▸ **SUPPLIED MATERIAL**
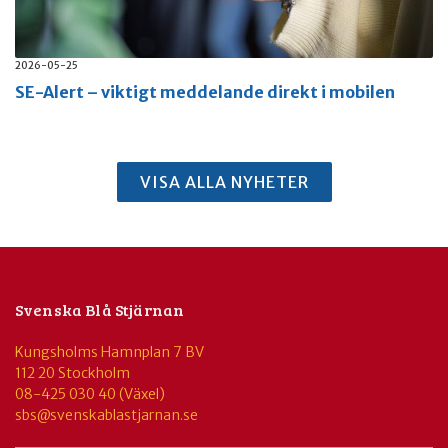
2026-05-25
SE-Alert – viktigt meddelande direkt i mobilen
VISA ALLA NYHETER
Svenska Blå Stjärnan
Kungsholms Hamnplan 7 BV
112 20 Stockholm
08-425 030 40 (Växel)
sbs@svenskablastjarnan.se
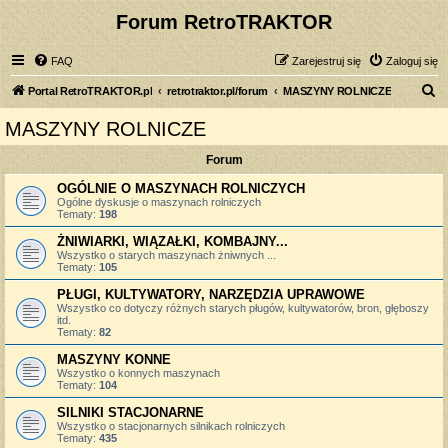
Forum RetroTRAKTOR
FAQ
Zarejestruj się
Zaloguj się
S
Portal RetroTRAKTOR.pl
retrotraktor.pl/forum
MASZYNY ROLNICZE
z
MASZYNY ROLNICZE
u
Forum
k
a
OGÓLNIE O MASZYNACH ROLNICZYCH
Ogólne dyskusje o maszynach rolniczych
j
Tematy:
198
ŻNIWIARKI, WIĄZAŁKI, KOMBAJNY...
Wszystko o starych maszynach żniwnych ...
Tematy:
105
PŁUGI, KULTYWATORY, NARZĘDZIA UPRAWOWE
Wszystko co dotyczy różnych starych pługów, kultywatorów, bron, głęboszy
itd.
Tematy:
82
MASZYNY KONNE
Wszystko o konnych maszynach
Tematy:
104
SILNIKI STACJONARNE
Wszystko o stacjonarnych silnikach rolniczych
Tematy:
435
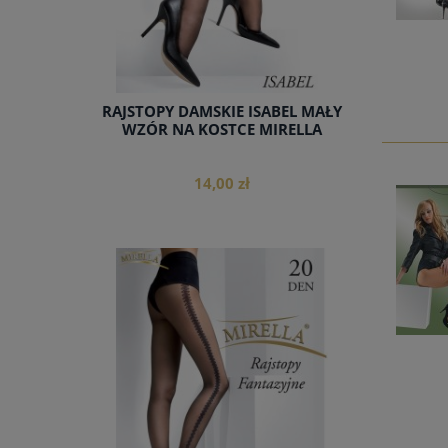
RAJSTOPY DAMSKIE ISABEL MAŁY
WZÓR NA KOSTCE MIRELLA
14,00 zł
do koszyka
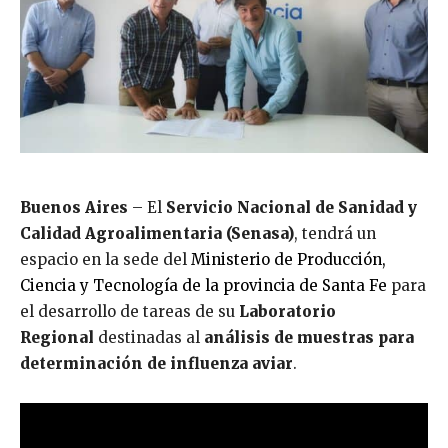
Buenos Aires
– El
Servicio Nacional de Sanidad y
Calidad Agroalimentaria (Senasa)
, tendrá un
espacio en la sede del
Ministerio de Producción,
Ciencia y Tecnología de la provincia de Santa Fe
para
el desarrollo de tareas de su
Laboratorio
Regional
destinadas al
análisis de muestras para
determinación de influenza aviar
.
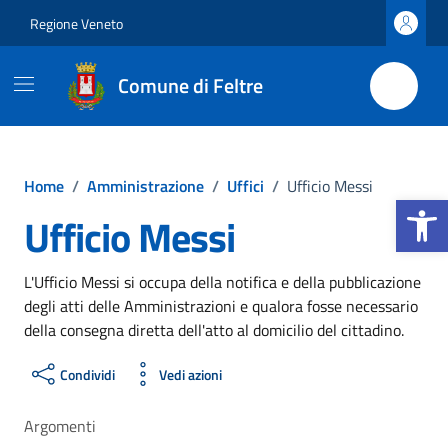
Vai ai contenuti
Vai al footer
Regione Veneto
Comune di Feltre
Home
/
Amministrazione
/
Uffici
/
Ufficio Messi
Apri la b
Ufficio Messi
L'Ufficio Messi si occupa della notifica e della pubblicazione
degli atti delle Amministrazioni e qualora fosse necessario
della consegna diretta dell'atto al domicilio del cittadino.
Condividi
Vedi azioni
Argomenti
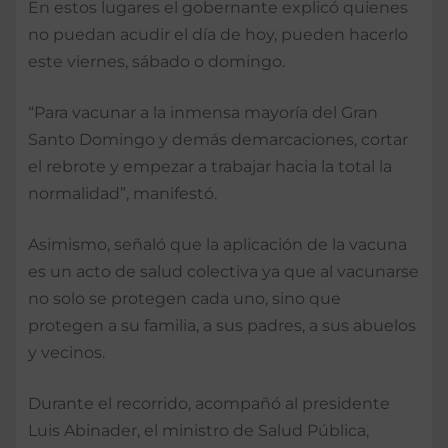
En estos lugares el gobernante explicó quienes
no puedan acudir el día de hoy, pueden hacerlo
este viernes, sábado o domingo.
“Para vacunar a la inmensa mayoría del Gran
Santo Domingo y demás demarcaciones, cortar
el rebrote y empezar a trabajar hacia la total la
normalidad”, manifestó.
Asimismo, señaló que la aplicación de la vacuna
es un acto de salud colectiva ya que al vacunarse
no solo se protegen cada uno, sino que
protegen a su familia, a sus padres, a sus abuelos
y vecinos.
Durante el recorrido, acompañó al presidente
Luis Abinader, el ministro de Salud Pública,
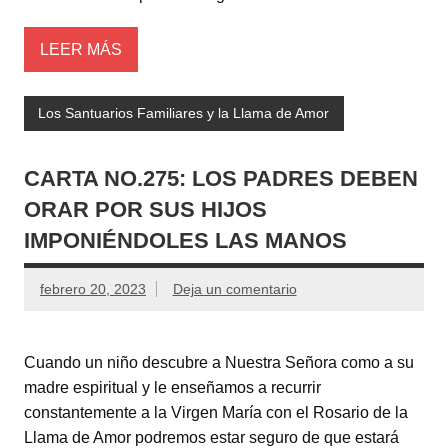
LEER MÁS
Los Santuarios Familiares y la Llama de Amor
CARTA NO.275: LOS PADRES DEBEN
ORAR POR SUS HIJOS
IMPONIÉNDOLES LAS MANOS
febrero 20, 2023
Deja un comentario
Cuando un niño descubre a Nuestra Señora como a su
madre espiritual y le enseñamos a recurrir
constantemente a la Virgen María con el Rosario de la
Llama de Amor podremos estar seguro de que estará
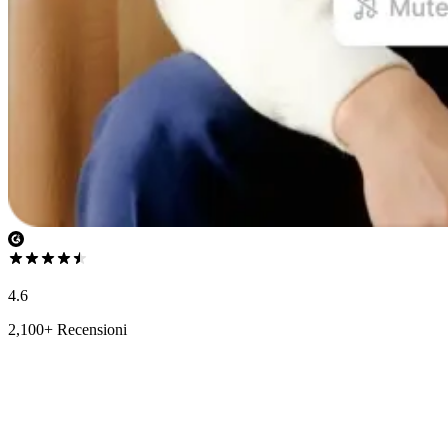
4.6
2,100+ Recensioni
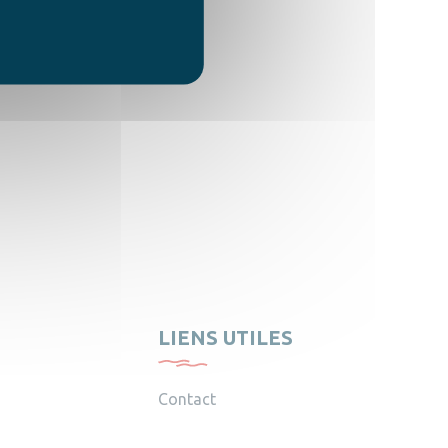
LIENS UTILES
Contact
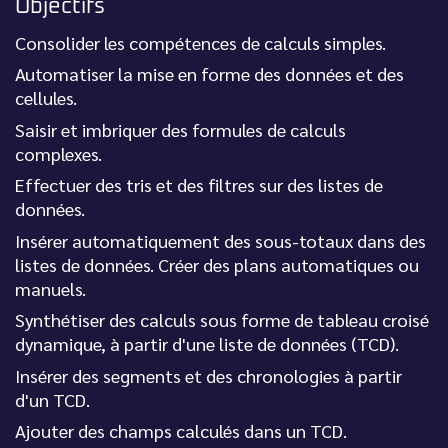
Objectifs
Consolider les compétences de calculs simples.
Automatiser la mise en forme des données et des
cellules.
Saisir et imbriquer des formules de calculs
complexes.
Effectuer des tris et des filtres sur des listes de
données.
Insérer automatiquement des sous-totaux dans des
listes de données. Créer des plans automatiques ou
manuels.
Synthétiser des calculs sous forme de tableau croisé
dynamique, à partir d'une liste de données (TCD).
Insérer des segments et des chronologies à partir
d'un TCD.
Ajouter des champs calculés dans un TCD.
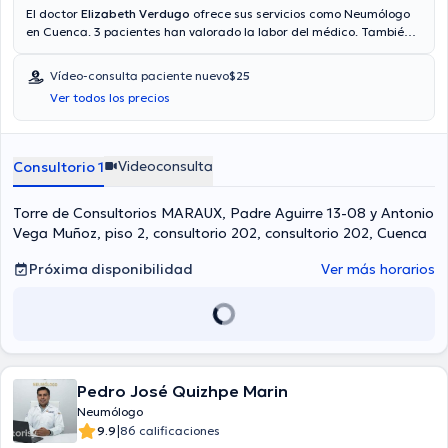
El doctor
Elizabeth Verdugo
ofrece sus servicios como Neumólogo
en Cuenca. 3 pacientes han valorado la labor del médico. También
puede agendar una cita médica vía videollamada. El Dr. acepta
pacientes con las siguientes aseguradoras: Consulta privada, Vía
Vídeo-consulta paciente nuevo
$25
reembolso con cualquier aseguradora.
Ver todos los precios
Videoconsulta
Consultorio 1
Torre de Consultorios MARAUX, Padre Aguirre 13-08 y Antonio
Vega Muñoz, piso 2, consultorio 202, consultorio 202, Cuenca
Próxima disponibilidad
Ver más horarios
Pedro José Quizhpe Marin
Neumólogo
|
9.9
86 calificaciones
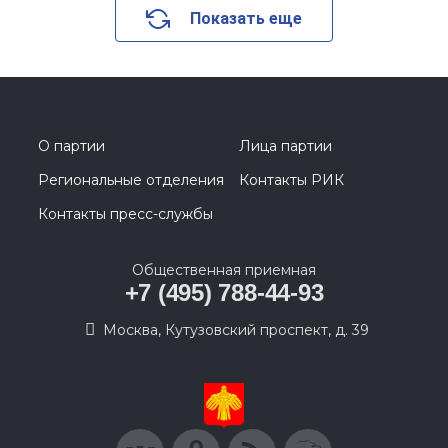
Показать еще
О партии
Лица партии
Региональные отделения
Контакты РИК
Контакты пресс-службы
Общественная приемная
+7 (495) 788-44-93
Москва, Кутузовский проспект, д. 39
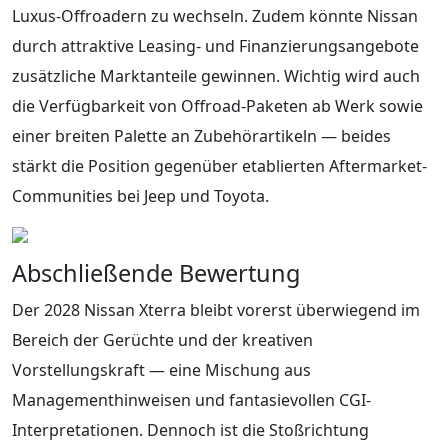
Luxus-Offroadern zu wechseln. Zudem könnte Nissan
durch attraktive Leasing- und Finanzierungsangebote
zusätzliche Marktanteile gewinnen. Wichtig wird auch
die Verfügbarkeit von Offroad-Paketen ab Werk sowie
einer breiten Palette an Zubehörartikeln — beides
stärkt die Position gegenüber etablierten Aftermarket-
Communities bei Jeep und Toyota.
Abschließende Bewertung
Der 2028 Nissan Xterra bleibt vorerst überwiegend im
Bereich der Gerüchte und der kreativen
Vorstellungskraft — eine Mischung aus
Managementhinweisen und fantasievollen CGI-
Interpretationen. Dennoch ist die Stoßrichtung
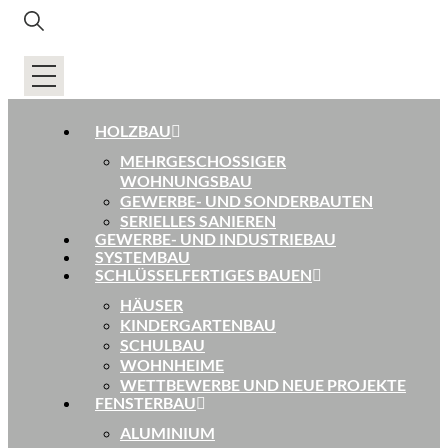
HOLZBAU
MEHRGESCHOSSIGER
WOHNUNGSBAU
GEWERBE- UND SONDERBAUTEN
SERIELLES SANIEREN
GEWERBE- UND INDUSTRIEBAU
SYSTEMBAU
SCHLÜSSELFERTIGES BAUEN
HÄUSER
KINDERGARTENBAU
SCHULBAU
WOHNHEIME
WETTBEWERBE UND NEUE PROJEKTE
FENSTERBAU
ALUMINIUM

▸ **ACTIVITY**
Pull out each line of the records holding the string "Neumólogo".

▸ **ANSWER AREA**
ofrece sus servicios como Neumólogo
Neumólogo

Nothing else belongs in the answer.